Organizations expect a lot from managers. They need to hire the best employees then train and coach them for high performance. Managers are the key to employee engagement and retention. It’s a challenge and a huge responsibility. This doesn’t even include the requirements for the department or process they are managing.
However, few organizations give managers the prerequisite training and development they need to be successful. Sure, some organizations have management and leadership development programs. Those programs are very successful in giving managers the skills they need. In fact, I’d argue that the skills an employee gets during management and leadership development programs can be immediately put to good use by the employee. They don’t have to wait until they become a manager to use skills commonly found in management and leadership development programs like consensus building, problem-solving, and communication.

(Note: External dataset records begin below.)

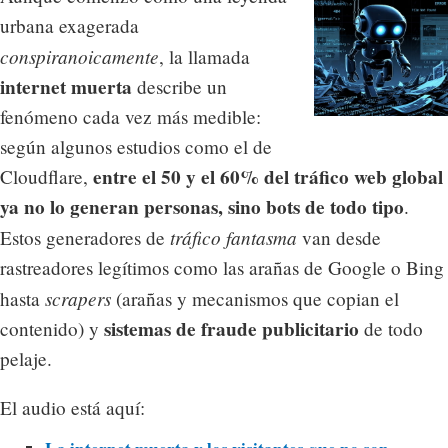
urbana exagerada
conspiranoicamente
, la llamada
internet muerta
describe un
fenómeno cada vez más medible:
según algunos estudios como el de
entre el 50 y el 60% del tráfico web global
Cloudflare,
ya no lo generan personas, sino bots de todo tipo
.
tráfico fantasma
Estos generadores de
van desde
rastreadores legítimos como las arañas de Google o Bing
scrapers
hasta
(arañas y mecanismos que copian el
sistemas de fraude publicitario
contenido) y
de todo
pelaje.
El audio está aquí:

There is one activity though that’s missing – onboarding. Companies provide new hire employees both onboarding and training to ensure their success. It’s time to do the same for managers. When someone becomes a manager, they have new responsibilities beyond what's been provided in a management or leadership development program. Some examples include:
- Workforce management in terms of timekeeping and scheduling employees
- Employment laws like Family and Medical Leave (FMLA) or the Fair Labor Standards Act (FLSA)
- Onboarding employees who they’ve hired
Managers shouldn’t have to learn these new responsibilities on the fly. Or worst case, after they make a mistake. Companies can create a manager onboarding program that provides the information they need to know on day one, in the first month, and during the first quarter. The program doesn’t have to be elaborate or expensive. It can include the following activities:
- Checklists (example: a new manager’s first day agenda)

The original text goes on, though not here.